The Wiki Wormhole: Behold, the Internet's most comprehensive list of chairs
With over 4 million articles, Wikipedia is an invaluable resource, whether you're throwing a term paper together at the last minute, or running down the list of Quiddich teams so you can decide who to support. But follow enough links, and you get sucked into some seriously strange places. We explore some of Wikipedia's oddities in our 4,257,369-week series, Wiki Wormhole.
This Week's Entry: List of Chairs
What It's About: You may not give much thought to the humble chair, but someone out there has, compiling a list of over 130 types of chair. Designs range from the Watchman's Chair, built with a forward slant so the watchman in question doesn't fall asleep; to the Fighting Chair (less exciting than it sounds), used by fisherman for extra leverage against a strong catch; to the Poofbag Chair, a foam-filled beanbag chair and a missed opportunity for whichever Arrested Development writer feeds Tobias his lines.
Strangest Fact: Ikea once sold an inflatable chair upholstered with fabric. It didn't last.
Controversy: Wiki user Toyokuni3 says of the barrel chair, "i doubt very seriously that the furniture in this image is 'restored'. it's almost certainly reproductions."
Thing We Were Happiest To Learn: There's such a thing as a "Friendship Bench," described as "a place in a school playground where a child can go when he or she wants someone to talk to." Sadly, no such bench existed when we were in school.

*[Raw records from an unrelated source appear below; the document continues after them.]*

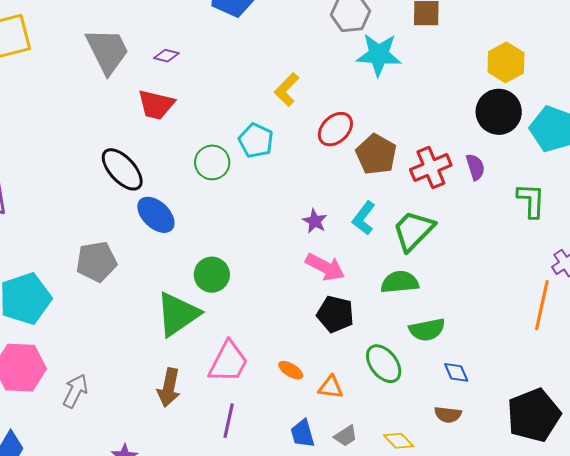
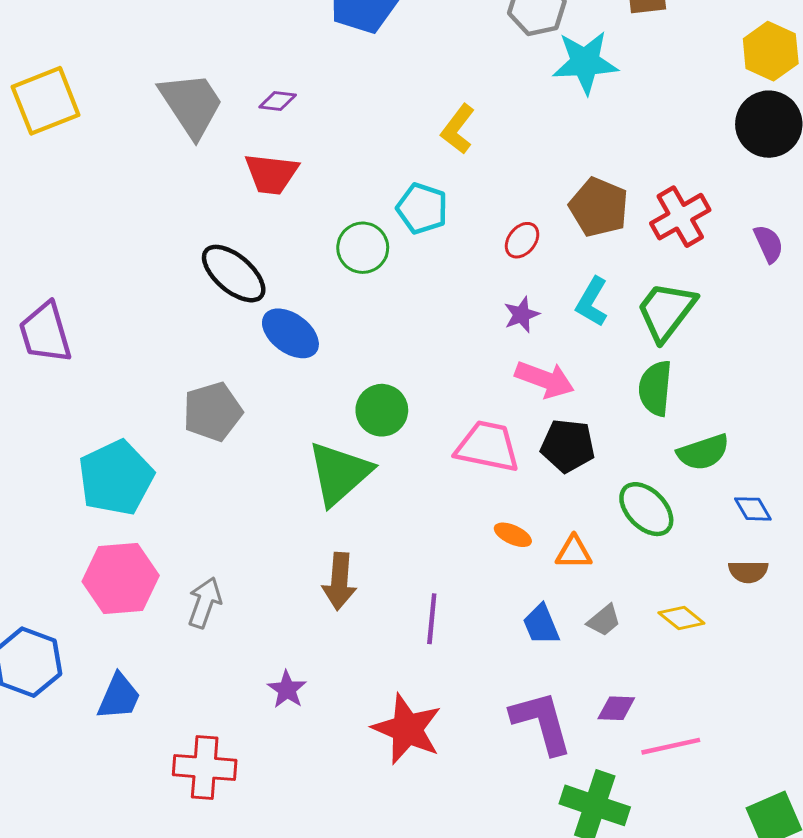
red ellipse: (335, 129) -> (522, 240), moved, size x0.7
purple semicircle: (475, 167) -> (769, 244), moved
purple star: (315, 221) -> (522, 315), turned 30
green semicircle: (400, 282) -> (655, 388), turned -72
pink trapezoid: (228, 362) -> (487, 447), moved, turned -99

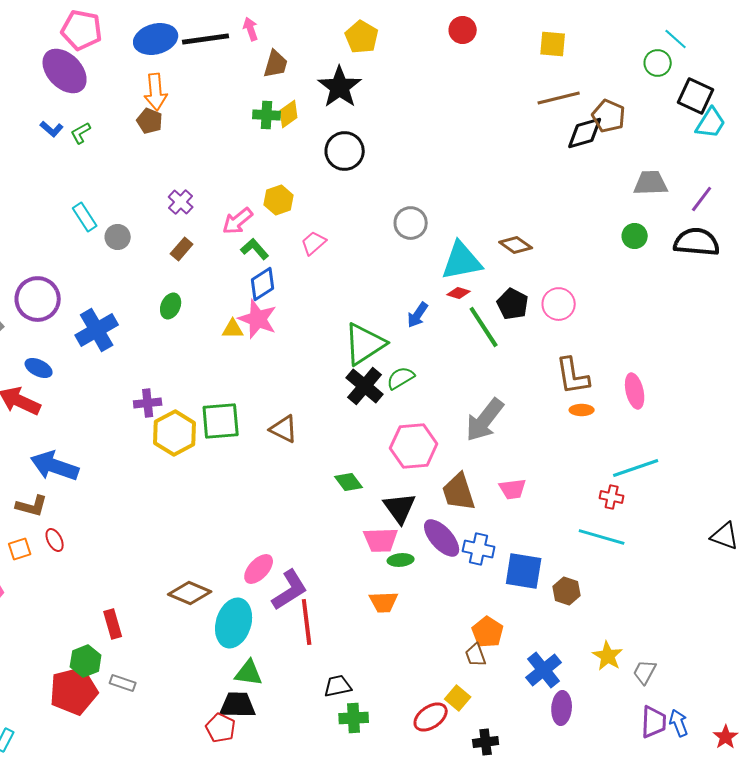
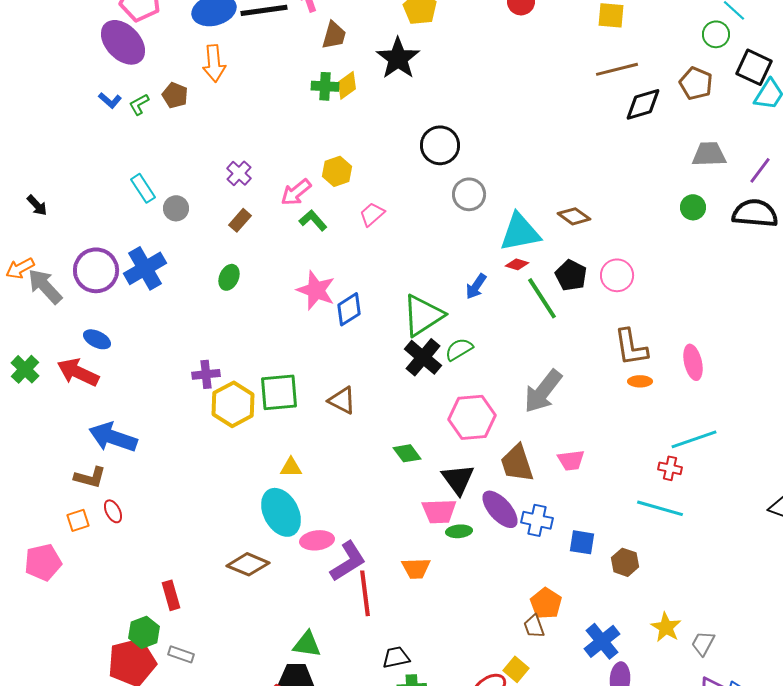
brown pentagon: (609, 116) -> (696, 83), moved
brown pentagon: (150, 121) -> (175, 95), moved
black circle: (345, 151) -> (440, 145), moved
blue diamond: (263, 284) -> (349, 309), moved
yellow triangle: (233, 329) -> (291, 467), moved
blue cross: (97, 330) -> (145, 268), moved
pink ellipse: (259, 569) -> (317, 540), turned 40
blue square: (524, 571) -> (582, 542), size x0.7
orange trapezoid: (384, 602) -> (416, 568), moved
cyan ellipse: (234, 623) -> (281, 512), moved, turned -45

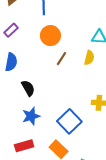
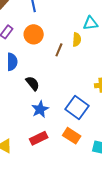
orange circle: (50, 36) -> (34, 34), moved
yellow semicircle: (89, 58) -> (77, 40), moved

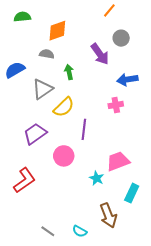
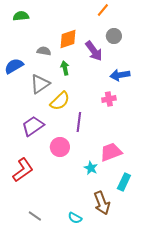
orange diamond: (57, 31) -> (68, 39), moved
gray line: (48, 231) -> (35, 216), moved

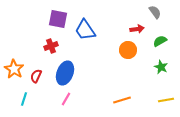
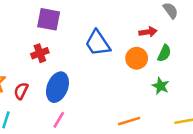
blue trapezoid: (85, 30) -> (98, 43), moved
green semicircle: (160, 41) -> (164, 53), moved, turned 144
green star: (161, 67) -> (161, 86), moved

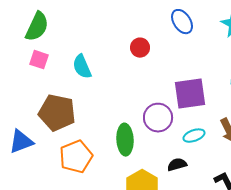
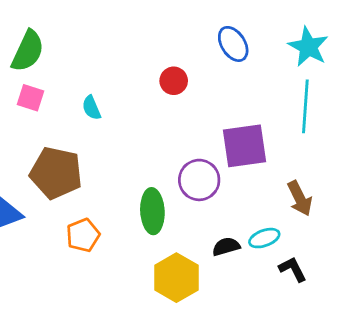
cyan semicircle: (82, 67) -> (91, 108), size x0.7
cyan ellipse: (194, 136) -> (264, 238), moved
orange pentagon: (76, 157) -> (83, 235), size x0.7

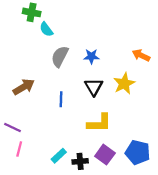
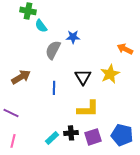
blue star: (91, 56) -> (73, 37), moved
pink line: (19, 149) -> (13, 141), moved
purple square: (105, 155) -> (93, 137), turned 36
black cross: (80, 161) -> (71, 133), moved

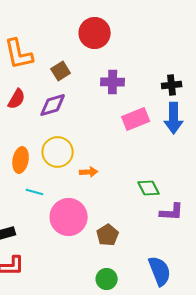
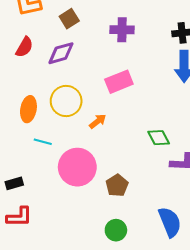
pink rectangle: (136, 119) -> (119, 82), moved
orange arrow: (89, 172) -> (98, 121), turned -36

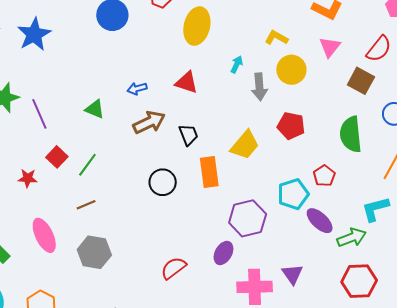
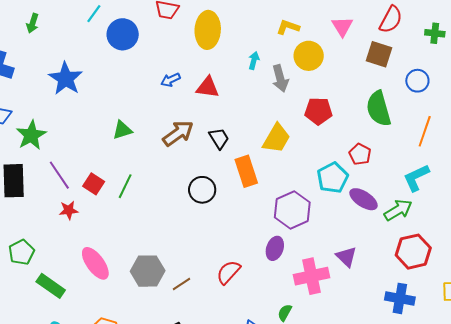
blue star: (34, 34) -> (66, 79), moved
blue arrow: (137, 89) -> (171, 80), moved
green triangle: (95, 109) -> (122, 130), turned -30
purple line: (39, 114) -> (59, 175), moved
brown line: (86, 205) -> (181, 284), moved

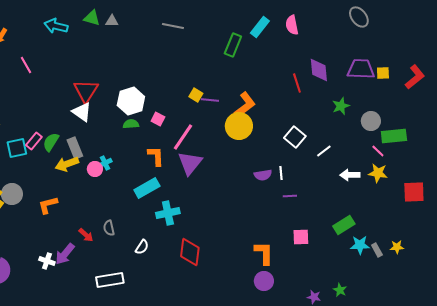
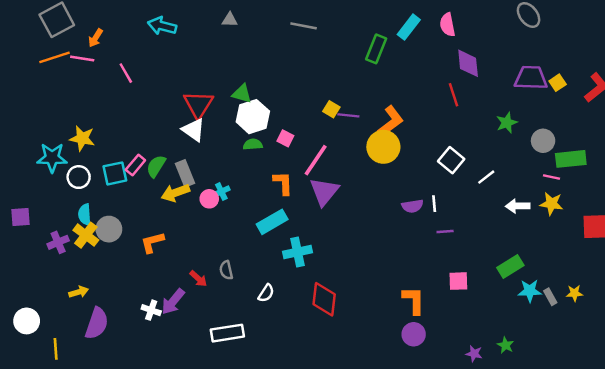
green triangle: (92, 18) -> (242, 94), moved
purple diamond: (319, 70) -> (468, 63), moved
yellow square: (383, 73) -> (558, 83), turned -32
pink line: (378, 151) -> (551, 177), turned -32

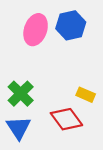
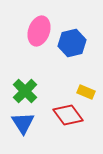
blue hexagon: (71, 25) -> (72, 43), moved

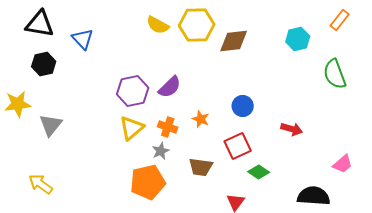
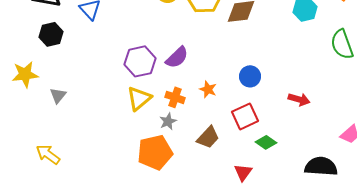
gray triangle: (51, 125) -> (58, 95), size x0.7
brown trapezoid: (201, 167) -> (208, 137), turned -55

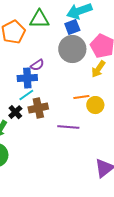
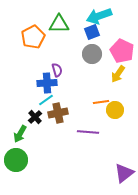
gray circle: (72, 49) -> (92, 54), size x0.7
purple semicircle: (37, 65) -> (57, 70), turned -72

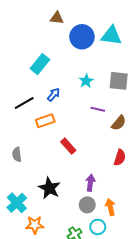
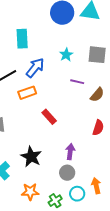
cyan rectangle: (40, 64) -> (22, 39), turned -42
blue arrow: (54, 95) -> (35, 68), size x1.5
orange arrow: (110, 207) -> (96, 186), moved
orange star: (35, 225) -> (30, 192), moved

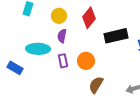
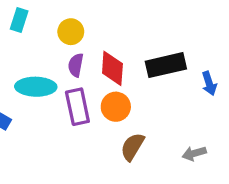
red diamond: (89, 18) -> (112, 68), moved, turned -35
purple rectangle: (63, 61) -> (77, 107), size x1.5

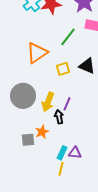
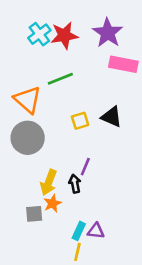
green line: (68, 37) -> (60, 79), moved, turned 30
orange triangle: (37, 53) -> (28, 100), moved, turned -45
gray circle: (23, 96) -> (28, 138), moved
yellow arrow: (48, 102) -> (49, 182), moved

Thing We Were Unhappiest To Learn: The ice cream chair is not made of ice cream, but is in fact a chair with a heart-shaped back used in ice cream parlors.
Also noteworthy: Frank Gehry came to prominence with his design of the "wiggle chair," one piece out of a set of mostly-cardboard furniture called "Easy Edges" the architect designed in the early 1970s.
Best link to elsewhere on Wikipedia: The only links are to pages for particular chairs. One worthwhile one is the 10 Downing Street Guard Chairs, which is not a type of chair, but two actual chairs. In the 1800s, the seat of power in Britain was guarded by two men sitting in Chippendale leather chairs. Each chair had a drawer underneath full of hot coals to keep the guards warm while on duty.